Loading Libraries

library("data.table")
library("ggplot2")

Task

# set seed for reproducability
set.seed(31)
# set lambda to 0.2
lambda <- 0.2
# 40 samples
n <- 40
# 1000 simulations
simulations <- 1000
# simulate
simulated_exponentials <- replicate(simulations, rexp(n, lambda))
# calculate mean of exponentials
means_exponentials <- apply(simulated_exponentials, 2, mean)

Question 1

Show where the distribution is centered at and compare it to the theoretical center of the distribution.

analytical_mean <- mean(means_exponentials)
analytical_mean
## [1] 4.993867
# analytical mean
theory_mean <- 1/lambda
theory_mean
## [1] 5
# visualization
hist(means_exponentials, xlab = "mean", main = "Exponential Function Simulations")
abline(v = analytical_mean, col = "red")
abline(v = theory_mean, col = "orange")

The analytics mean is 4.993867 the theoretical mean 5. The center of distribution of averages of 40 exponentials is very close to the theoretical center of the distribution.

Question 2

Show how variable it is and compare it to the theoretical variance of the distribution..

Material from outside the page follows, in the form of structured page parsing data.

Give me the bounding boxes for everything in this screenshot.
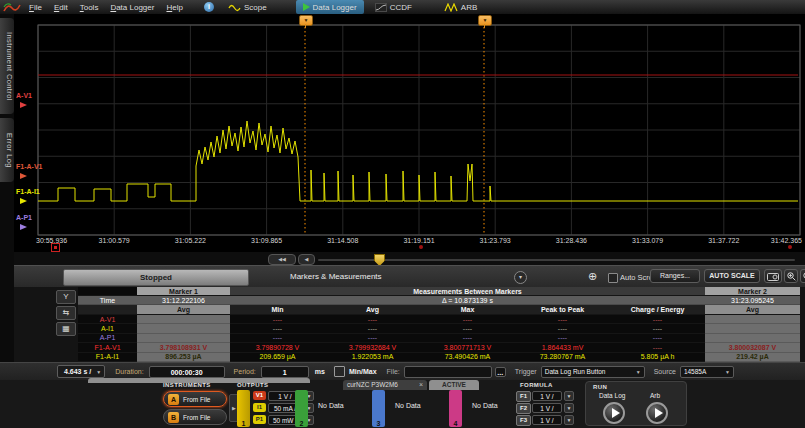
sine-wave-icon (228, 3, 241, 12)
formula-f2-field[interactable]: 1 V / (532, 403, 562, 413)
output-1-number: 1 (237, 420, 250, 427)
cell-a-i1-ptp: ---- (515, 324, 610, 333)
auto-scroll-checkbox[interactable] (608, 273, 618, 283)
row-label-a-p1: A-P1 (78, 334, 137, 343)
menu-help[interactable]: Help (166, 3, 182, 12)
marker-flag-2[interactable]: ▼ (478, 15, 492, 26)
formula-f3-dropdown[interactable]: ▼ (564, 415, 574, 425)
markers-delta: Δ = 10.873139 s (230, 296, 705, 305)
measurements-table: Marker 1 Measurements Between Markers Ma… (14, 287, 805, 362)
marker2-title: Marker 2 (705, 287, 800, 296)
ccdf-curve-icon (375, 3, 387, 12)
period-field[interactable]: 1 (261, 366, 309, 378)
sidebar-tab-instrument-control[interactable]: Instrument Control (0, 18, 14, 114)
cell-f1-a-i1-marker1: 896.253 µA (137, 353, 230, 362)
sidebar-tab-error-log[interactable]: Error Log (0, 118, 14, 182)
zoom-out-button[interactable] (800, 269, 805, 283)
tab-scope[interactable]: Scope (221, 0, 274, 14)
col-header-min: Min (230, 305, 325, 315)
formula-f1-field[interactable]: 1 V / (532, 391, 562, 401)
tool-button-marker-tool-icon[interactable]: Y (56, 290, 76, 304)
output-2-number: 2 (295, 420, 308, 427)
scroll-rewind-button[interactable]: ◀◀ (268, 254, 296, 265)
output-4-bar[interactable]: 4 (449, 390, 462, 427)
output-1-bar[interactable]: 1 (237, 390, 250, 427)
info-icon[interactable]: i (197, 0, 221, 14)
formula-header: FORMULA (520, 382, 553, 388)
menu-items: FileEditToolsData LoggerHelp (29, 3, 195, 12)
cell-a-v1-charge: ---- (610, 315, 705, 324)
tool-button-markers-pair-icon[interactable]: ⇆ (56, 306, 76, 320)
file-input[interactable] (404, 366, 492, 378)
panel-dropdown-icon[interactable]: ▾ (514, 271, 527, 284)
chart-area[interactable]: ▼▼30:55.93631:00.57931:05.22231:09.86531… (14, 14, 805, 252)
zoom-in-button[interactable] (784, 269, 798, 283)
formula-f2-chip: F2 (516, 403, 531, 414)
auto-scale-button[interactable]: AUTO SCALE (704, 269, 760, 283)
scroll-back-button[interactable]: ◀ (298, 254, 315, 265)
time-scale-dropdown[interactable]: 4.643 s / ▼ (57, 365, 105, 378)
source-value: 14585A (684, 368, 706, 375)
arb-run-button[interactable] (646, 402, 668, 424)
output-3-bar[interactable]: 3 (372, 390, 385, 427)
tab-arb[interactable]: ARB (437, 0, 484, 14)
ranges-button[interactable]: Ranges... (650, 269, 700, 283)
formula-f1-dropdown[interactable]: ▼ (564, 391, 574, 401)
tab-file-label: curNZC P3W2M6 (347, 381, 398, 388)
tab-ccdf-label: CCDF (390, 3, 412, 12)
output-1-v1-chip: V1 (253, 391, 266, 400)
status-badge: Stopped (63, 269, 249, 286)
menu-data-logger[interactable]: Data Logger (110, 3, 154, 12)
menu-bar: FileEditToolsData LoggerHelp i Scope Dat… (0, 0, 805, 14)
channel-marker-f1-a-v1[interactable] (20, 173, 27, 179)
datalog-run-button[interactable] (603, 402, 625, 424)
cell-f1-a-i1-min: 209.659 µA (230, 353, 325, 362)
x-tick-label: 31:19.151 (391, 237, 447, 244)
duration-field[interactable]: 000:00:30 (149, 366, 225, 378)
trace-f1-a-i1 (38, 121, 798, 201)
close-icon[interactable]: × (419, 380, 423, 390)
formula-f2-dropdown[interactable]: ▼ (564, 403, 574, 413)
source-dropdown[interactable]: 14585A ▼ (680, 366, 734, 378)
time-scale-value: 4.643 s / (64, 368, 91, 375)
x-tick-label: 31:37.722 (696, 237, 752, 244)
trigger-dropdown[interactable]: Data Log Run Button ▼ (541, 366, 645, 378)
x-tick-label: 31:42.365 (746, 237, 802, 244)
cell-f1-a-v1-min: 3.79890728 V (230, 343, 325, 352)
menu-file[interactable]: File (29, 3, 42, 12)
tool-button-grid-view-icon[interactable]: ▦ (56, 322, 76, 336)
instrument-b-icon: B (168, 412, 179, 423)
channel-label-a-v1: A-V1 (16, 92, 32, 99)
minmax-checkbox[interactable] (334, 366, 345, 377)
cell-a-p1-min: ---- (230, 334, 325, 343)
cell-f1-a-v1-marker2: 3.800032087 V (705, 343, 800, 352)
corner-blank (78, 287, 137, 296)
cell-f1-a-v1-max: 3.800771713 V (420, 343, 515, 352)
cell-a-p1-avg: ---- (325, 334, 420, 343)
channel-marker-a-p1[interactable] (20, 224, 27, 230)
snapshot-button[interactable] (764, 269, 782, 283)
blank-header (78, 305, 137, 315)
instrument-b-button[interactable]: B From File (163, 409, 227, 425)
output-2-bar[interactable]: 2 (295, 390, 308, 427)
formula-f3-field[interactable]: 1 V / (532, 415, 562, 425)
browse-button[interactable]: ... (495, 367, 506, 377)
chart-grid (38, 25, 800, 235)
tab-active[interactable]: ACTIVE (429, 380, 479, 390)
marker2-time: 31:23.095245 (705, 296, 800, 305)
left-sidebar: Instrument Control Error Log (0, 14, 14, 362)
menu-edit[interactable]: Edit (54, 3, 68, 12)
tab-data-logger-label: Data Logger (313, 3, 357, 12)
scroll-track[interactable] (318, 259, 795, 261)
channel-marker-f1-a-i1[interactable] (20, 198, 27, 204)
channel-marker-a-v1[interactable] (20, 102, 27, 108)
output-4-number: 4 (449, 420, 462, 427)
cell-a-p1-max: ---- (420, 334, 515, 343)
tab-ccdf[interactable]: CCDF (368, 0, 419, 14)
instrument-a-button[interactable]: A From File (163, 391, 227, 407)
tab-file[interactable]: × curNZC P3W2M6 (343, 380, 427, 390)
pan-tool-icon[interactable]: ⊕ (588, 270, 597, 283)
marker-flag-1[interactable]: ▼ (299, 15, 313, 26)
tab-data-logger[interactable]: Data Logger (296, 0, 364, 14)
menu-tools[interactable]: Tools (80, 3, 99, 12)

# standard deviation of distribution
standard_deviation_dist <- sd(means_exponentials)
standard_deviation_dist
## [1] 0.7931608
# standard deviation from analytical expression
standard_deviation_theory <- (1/lambda)/sqrt(n)
standard_deviation_theory
## [1] 0.7905694
# variance of distribution
variance_dist <- standard_deviation_dist^2
variance_dist
## [1] 0.6291041
# variance from analytical expression
variance_theory <- ((1/lambda)*(1/sqrt(n)))^2
variance_theory
## [1] 0.625

Standard Deviation of the distribution is 0.7931608 with the theoretical SD calculated as 0.7905694. The Theoretical variance is calculated as ((1 / ??) * (1/???n))2 = 0.625. The actual variance of the distribution is 0.6291041

Question 3

Show that the distribution is approximately normal.

xfit <- seq(min(means_exponentials), max(means_exponentials), length=100)
yfit <- dnorm(xfit, mean=1/lambda, sd=(1/lambda/sqrt(n)))
hist(means_exponentials,breaks=n,prob=T,col="orange",xlab = "means",main="Density of means",ylab="density")
lines(xfit, yfit, pch=22, col="black", lty=5)

# compare the distribution of averages of 40 exponentials to a normal distribution
qqnorm(means_exponentials)
qqline(means_exponentials, col = 2)

Due to Due to the central limit theorem (CLT), the distribution of averages of 40 exponentials is very close to a normal distribution.